** Recorded information follows **
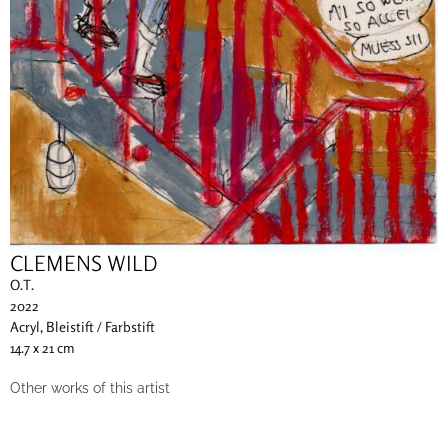
CLEMENS WILD
O.T.
2022
Acryl, Bleistift / Farbstift
14.7 x 21 cm
Other works of this artist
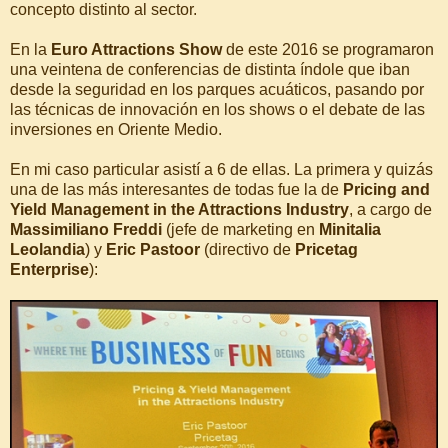
concepto distinto al sector.
En la
Euro Attractions Show
de este 2016 se programaron
una veintena de conferencias de distinta índole que iban
desde la seguridad en los parques acuáticos, pasando por
las técnicas de innovación en los shows o el debate de las
inversiones en Oriente Medio.
En mi caso particular asistí a 6 de ellas. La primera y quizás
una de las más interesantes de todas fue la de
Pricing and
Yield Management in the Attractions Industry
, a cargo de
Massimiliano Freddi
(jefe de marketing en
Minitalia
Leolandia
) y
Eric Pastoor
(directivo de
Pricetag
Enterprise
):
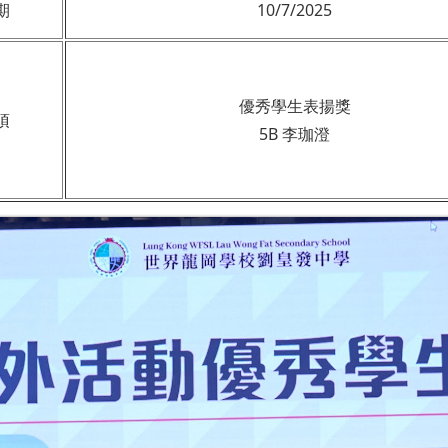
期
10/7/2025
優秀學生表揚獎
項
5B 李珈澄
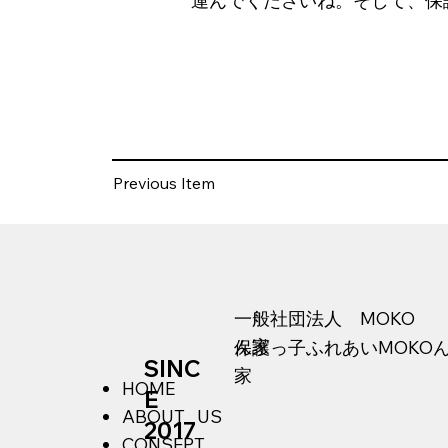
運んでくださいね。そして、保
Previous Item
​一般社団法人 MOKO
ん家
​保護っ子ふれあいMOKO
SINC
家
HOME
E
ABOUT US
2017
CONSEPT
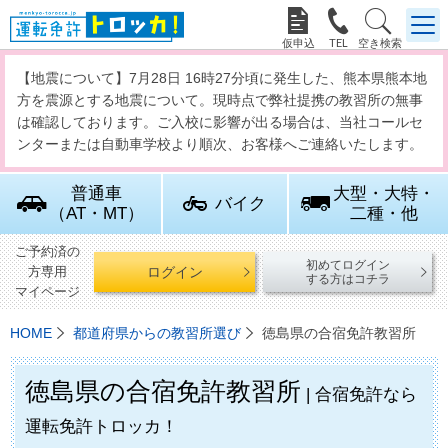



【地震について】7月28日 16時27分頃に発生した、熊本県熊本地
方を震源とする地震について。現時点で弊社提携の教習所の無事
は確認しております。ご入校に影響が出る場合は、当社コールセ
ンターまたは自動車学校より順次、お客様へご連絡いたします。
普通車
大型・大特・
バイク
（AT・MT）
二種・他
ご予約済の
初めてログイン
ログイン
方専用
する方はコチラ
マイページ
HOME
都道府県からの教習所選び
徳島県の合宿免許教習所
徳島県の合宿免許教習所
| 合宿免許なら
運転免許トロッカ！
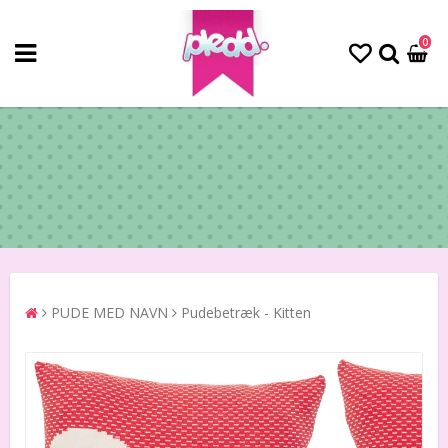
0
PUDE MED NAVN
Pudebetræk - Kitten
** End of Recorded information **
Nothing but an exact copy of the data, without pictures, should be returned.

Answer below:
CLEMENS WILD
O.T.
2022
Acryl, Bleistift / Farbstift
14.7 x 21 cm
Other works of this artist
concepto distinto al sector.
En la
Euro Attractions Show
de este 2016 se programaron
una veintena de conferencias de distinta índole que iban
desde la seguridad en los parques acuáticos, pasando por
las técnicas de innovación en los shows o el debate de las
inversiones en Oriente Medio.
En mi caso particular asistí a 6 de ellas. La primera y quizás
una de las más interesantes de todas fue la de
Pricing and
Yield Management in the Attractions Industry
, a cargo de
Massimiliano Freddi
(jefe de marketing en
Minitalia
Leolandia
) y
Eric Pastoor
(directivo de
Pricetag
Enterprise
):
期
10/7/2025
優秀學生表揚獎
項
5B 李珈澄
運んでくださいね。そして、保
Previous Item
​一般社団法人 MOKO
ん家
​保護っ子ふれあいMOKO
SINC
家
HOME
E
ABOUT US
2017
CONSEPT



【地震について】7月28日 16時27分頃に発生した、熊本県熊本地
方を震源とする地震について。現時点で弊社提携の教習所の無事
は確認しております。ご入校に影響が出る場合は、当社コールセ
ンターまたは自動車学校より順次、お客様へご連絡いたします。
普通車
大型・大特・
バイク
（AT・MT）
二種・他
ご予約済の
初めてログイン
ログイン
方専用
する方はコチラ
マイページ
HOME
都道府県からの教習所選び
徳島県の合宿免許教習所
徳島県の合宿免許教習所
| 合宿免許なら
運転免許トロッカ！
0
PUDE MED NAVN
Pudebetræk - Kitten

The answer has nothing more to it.